Regarding volume, an increase in volume means something’s going on. There’s probably breaking news, an event, or something that results in the stock’s price movement.
Lastly, stock price is another key variable you need to understand well. There are several reasons. In my case, I trade mostly penny stocks, which cost less than $5 per share.
A low price is important because that means you don’t need a huge investment account to potentially capture significant profits.
2. Be Careful While Choosing What To invest In
I’ll never stop saying this: Don’t waste your time in this game unless you have dedication, focus, and you’re cool with research — those are the traits I want in my students.
Besides learning technical and fundamental analysis, you also need to be aware of the risk and have a way to manage it.
Risk Control and Mind Stops
When you enter a position, you’ll never be 100% right every time. Sometimes, you’ll be wrong no matter how rational your analysis was.
When this happens, you need to be prepared in advance to manage this situation. The best way is to have a plan to exit the position with a small loss.
If a position goes in the wrong direction, you need to be willing to exit the position and take a modest loss before it get bigger.
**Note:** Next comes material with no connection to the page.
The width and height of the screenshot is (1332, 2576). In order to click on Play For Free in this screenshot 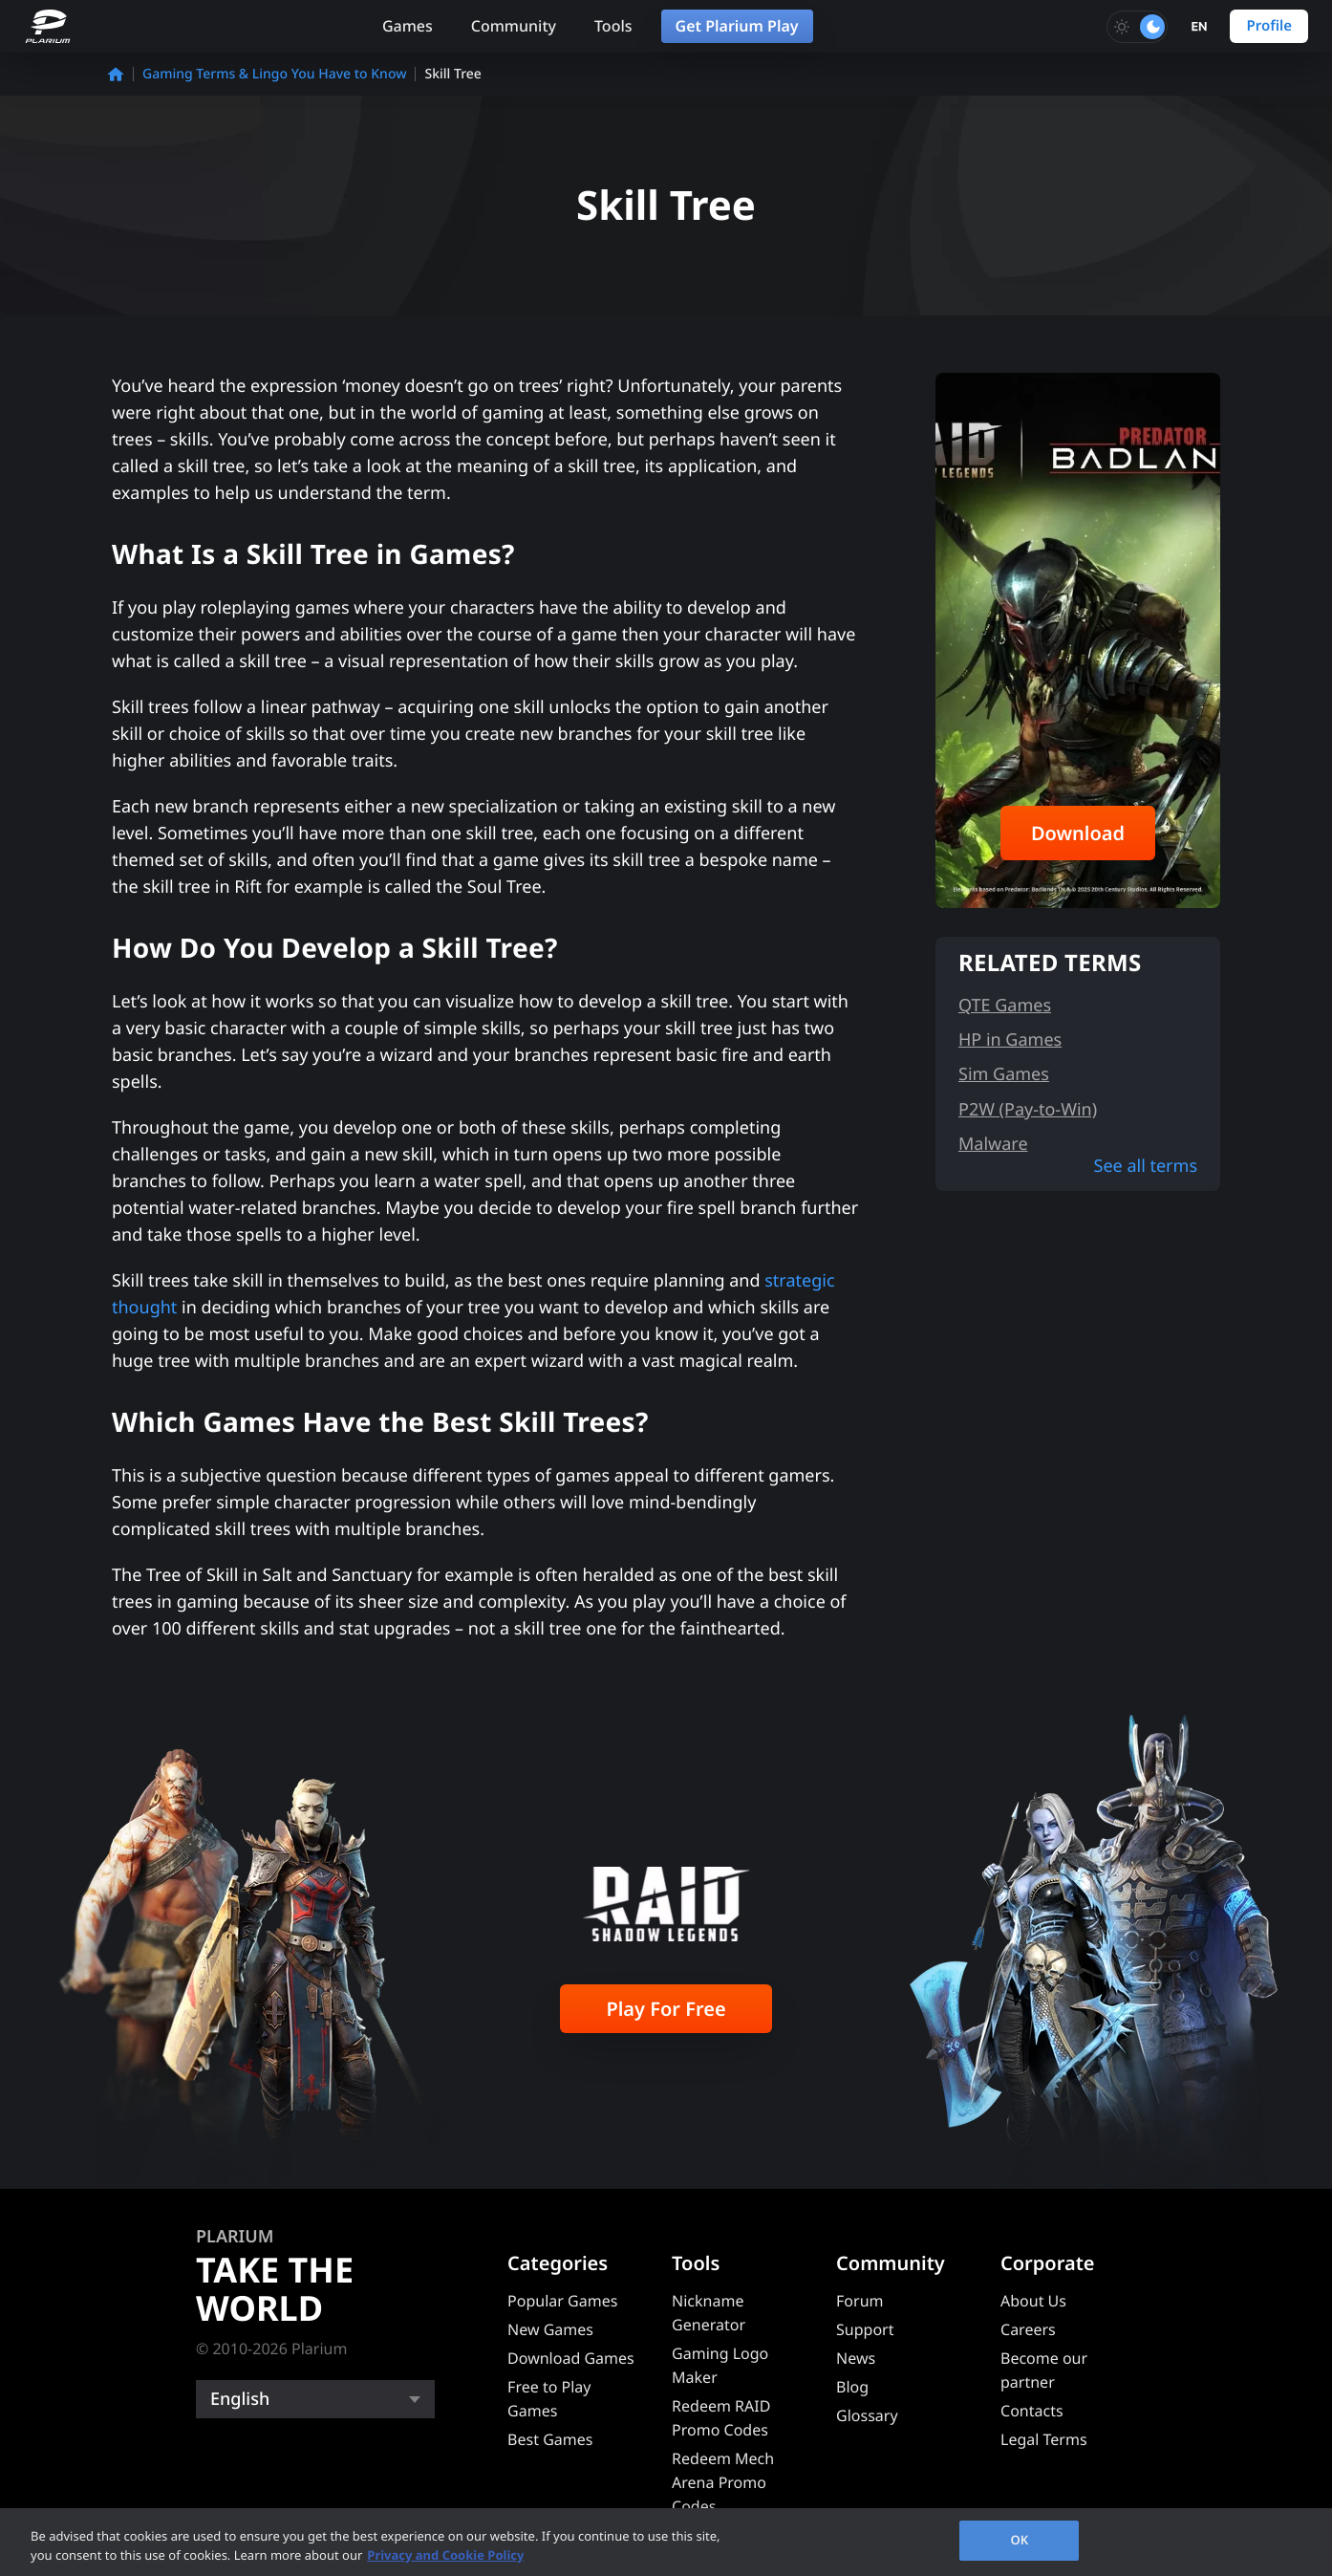 , I will do `click(665, 2009)`. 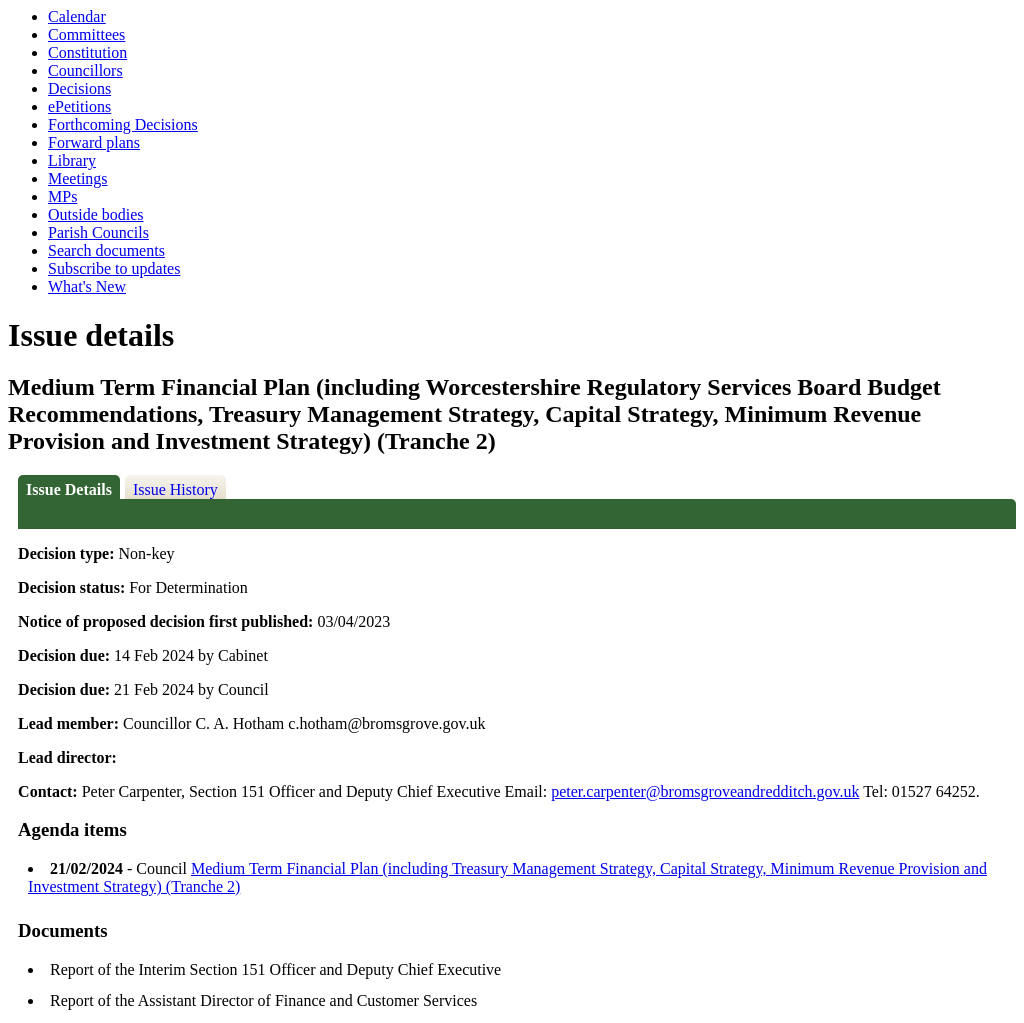 This screenshot has width=1024, height=1023. Describe the element at coordinates (86, 34) in the screenshot. I see `Committees` at that location.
Don’t crush your account … don’t crush your confidence … just get the hell out.
3. Master your Skills with a Mentor
You did it! You learned sector basics. See, that wasn’t so bad.
When I learned this stuff, I took the long way. I had to learn everything on my own with hard work until proving myself successful. I didn’t have a mentor or someone on my side willing to guide me.
And that’s risky. I made it, but for many aspiring traders and investors without much of a background in this stuff, their losing streaks are longer than the size of their bank account, and that’s the end of it.
Long story short: Get a mentor.
The Bottom Line
Knowing about investment sectors can give you a good foundation to understand how the market works, how groups of similar stocks behave and react, and how investors perceive them.
Now that you know it, use it as a starting point to help you monitor, spot, and take advantage of the opportunities the market offers you.